Dpnews Indonesia || Jakarta – Pemerintah melalui Kementerian Energi dan Sumber Daya Mineral (ESDM) tengah mengembangkan Compressed Natural Gas (CNG) dalam kemasan tabung 3 kilogram sebagai alternatif pengganti Liquefied Petroleum Gas (LPG) 3 kg untuk kebutuhan rumah tangga. Langkah ini diharapkan dapat menekan impor LPG dan memperkuat kemandirian energi nasional.
Menteri ESDM Bahlil Lahadalia menyatakan bahwa pengembangan CNG tabung 3 kg masih dalam tahap awal pembuatan. “Untuk yang 3 kilogramnya ini baru mau dibuat. Dan ini ongkosnya lebih murah 30–40 persen,” ujar Bahlil saat menghadiri acara Himpunan Alumni IPB di Jakarta pada Sabtu (2/5/2026), dikutip dari Antara.

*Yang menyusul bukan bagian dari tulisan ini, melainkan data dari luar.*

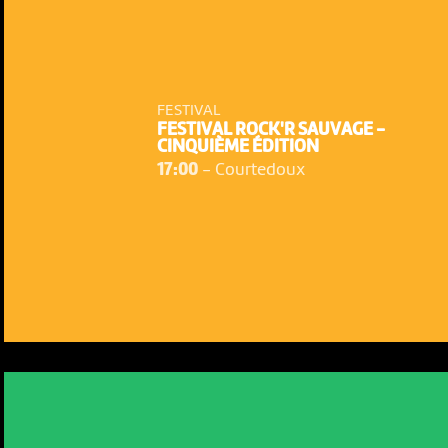
FESTIVAL
FESTIVAL ROCK'R SAUVAGE -
CINQUIÈME ÉDITION
17:00
-
Courtedoux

Perbedaan Utama CNG dan LPG
CNG merupakan gas alam (utamanya metana) yang dikompresi pada tekanan tinggi, sementara LPG terdiri dari propana dan butana yang dicairkan. Perbedaan mendasar terletak pada bahan baku dan karakteristik penyimpanan:
- Bahan Baku: CNG berasal dari gas alam domestik yang melimpah di Indonesia, sedangkan LPG sebagian besar masih bergantung pada impor.
- Bentuk dan Penyimpanan: CNG disimpan dalam bentuk gas terkompresi pada tekanan tinggi, sementara LPG berbentuk cair pada tekanan lebih rendah.
- Emisi: CNG menghasilkan emisi lebih rendah dan pembakaran lebih bersih dibandingkan LPG.
Penggunaan CNG telah diuji coba di sektor komersial seperti hotel, restoran, dan dapur program Makan Bergizi Gratis (MBG), sebelum rencana perluasan ke rumah tangga.
Keuntungan Penggunaan CNG
Pemerintah menekankan beberapa manfaat utama CNG sebagai pengganti LPG 3 kg:
- Lebih Ekonomis: Biaya penggunaan diklaim 30–40 persen lebih murah, sehingga dapat meringankan beban masyarakat dan subsidi negara.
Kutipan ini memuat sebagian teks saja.